The permanent lie is the apotheosis of totalitarianism. It no longer matters what is true. It matters only what is “correct.” Federal courts are being stacked with imbecilic and incompetent judges who serve the “correct” ideology of corporatism and the rigid social mores of the Christian right. They hold reality, including science and the rule of law, in contempt. They seek to banish those who live in a reality-based world defined by intellectual and moral autonomy. Totalitarian rule always elevates the brutal and the stupid. These reigning idiots have no genuine political philosophy or goals. They use clichés and slogans, most of which are absurd and contradictory, to justify their greed and lust for power. This is as true on the Christian right, which is filling the ideological vacuum of the Trump administration, as it is for the corporatists that preach neoliberalism and globalization. The merger of the corporatists with the Christian right is the marrying of Godzilla to Frankenstein.

“The venal political figures need not even comprehend the social and political consequences of their behavior,” psychiatrist Joost A.M. Meerloo wrote in “The Rape of the Mind: The Psychology of Thought Control, Menticide, and Brainwashing.” “They are compelled not by ideological belief, no matter how much they may rationalize to convince themselves they are, but by the distortions of their own personalities. They are not motivated by their advertised urge to serve their country or mankind, but rather by an overwhelming need and compulsion to satisfy the cravings of their own pathological character structures. The ideologies they spout are not real goals; they are the cynical devices by which these sick men hope to achieve some personal sense of worth and power. Subtle inner lies seduce them into going from bad to worse. Defensive self-deception, arrested insight, evasion of emotional identification with others, degradation of empathy—the mind has many defense mechanisms with which to blind the conscience.”

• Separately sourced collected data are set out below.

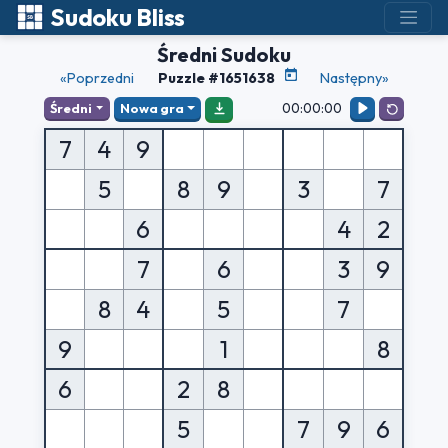
Sudoku Bliss
Średni Sudoku
«Poprzedni
Puzzle #1651638
Następny»
00:00:00
Średni
Nowa gra
7
4
9
5
8
9
3
7
6
4
2
7
6
3
9
8
4
5
7
9
1
8
6
2
8
5
7
9
6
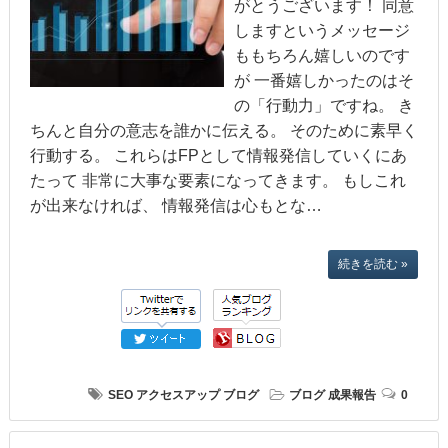
がとうございます！ 同意
しますというメッセージ
ももちろん嬉しいのです
が 一番嬉しかったのはそ
の「行動力」ですね。 き
ちんと自分の意志を誰かに伝える。 そのために素早く
行動する。 これらはFPとして情報発信していくにあ
たって 非常に大事な要素になってきます。 もしこれ
が出来なければ、 情報発信は心もとな…
続きを読む »
SEO
アクセスアップ
ブログ
ブログ
成果報告
0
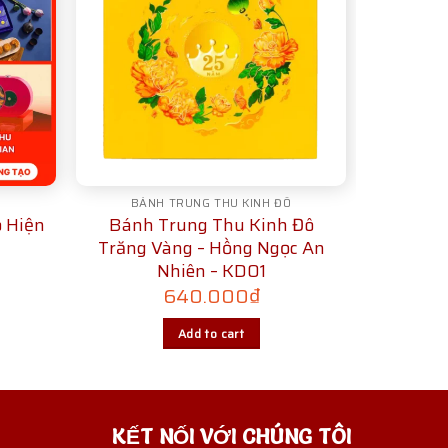
Ô
BÁNH TRUNG THU KINH ĐÔ
 Hiện
Bánh Trung Thu Kinh Đô
Trăng Vàng – Hồng Ngọc An
Nhiên – KD01
640.000
₫
Add to cart
KẾT NỐI VỚI CHÚNG TÔI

When reality is replaced by the whims of opinion and expediency, what is true one day often becomes false the next. Consistency is discarded. Complexity, nuance, depth and profundity are replaced with the simpleton’s belief in threats and force. This is why the Trump administration disdains diplomacy and is dynamiting the State Department. Totalitarianism, wrote novelist and social critic Thomas Mann, is at its core the desire for a simple folktale. Once this folktale replaces reality, morality and ethics are abolished.

“Those who can make you believe absurdities can make you commit atrocities,” Voltaire warned.

The corporate elites, who even in the best of times stacked the deck against people of color, the poor and the working class, no longer play by any rules. Their lobbyists, bought-and-paid-for politicians, pliant academics, corrupt judges and television news celebrities run a kleptocratic state defined by legalized bribery and unchecked exploitation. The corporate elites write laws, regulations and bills to expand corporate looting and plunder while imposing a crippling debt peonage on the public, including college graduates burdened by huge loans. They ram through austerity measures that dismantle state and municipal services, often forcing them to be sold off to corporations, and slash social programs, including public education and health care. They insist, however, that when we have grievances we rely on the institutions they have debased and corrupted. They ask us to invest our energy and time in fixed political campaigns, petition elected representatives or appeal to the courts. They seek to lure us into their schizophrenic world, where rational discourse is pitted against gibberish. They demand we seek justice in a system designed to perpetuate injustice. It is a game we can never win.

“Thus all our dignity consist in thought,” wrote Pascal. “It is on thought that we must depend for our recovery, not on space and time, which we could never fill. Let us then strive to think well; that is the basic principle of morality.”

We must pit power against power. We must build parallel institutions and organizations that protect us from corporate assault and resist corporate domination. We must sever ourselves as much as possible from the vampire state. The more we can create self-contained communities, with our own currencies and infrastructures, the more we can starve and cripple the corporate beast. This means establishing worker-run cooperatives, local systems of food supply based on a vegan diet and independent artistic, cultural and political organizations. It means obstructing in every way possible the corporate assault, including the blocking of pipelines and fracking sites, and taking to the streets in sustained acts of civil disobedience against censorship and the attack on civil liberties. And it means creating sanctuary cities. All of this will have to be done the way it has always been done, by building personal, face-to-face relationships. We may not ultimately save ourselves, especially with the refusal by the elites to address the ravages of climate change, but we can create pods of resistance where truth, beauty, empathy and justice endure.
 
"To love justice, to long for the right, to love mercy, to pity the suffering, to assist the weak, to forget wrongs and remember benefits -- to love the truth, to be sincere, to utter honest words, to love liberty, to wage relentless war against slavery in all its forms, to love wife and child and friend, to make a happy home, to love the beautiful in art, in nature, to cultivate the mind, to be familiar with the mighty thoughts that genius has expressed, the noble deeds of all the world, to cultivate courage and cheerfulness, to make others happy, to fill life with the splendor of generous acts, the warmth of loving words, to discard error, to destroy prejudice, to receive new truths with gladness, to cultivate hope, to see the calm beyond the storm, the dawn beyond the night, to do the best that can be done and then to be resigned -- this is the religion of reason, the creed of science. This satisfies the brain and heart."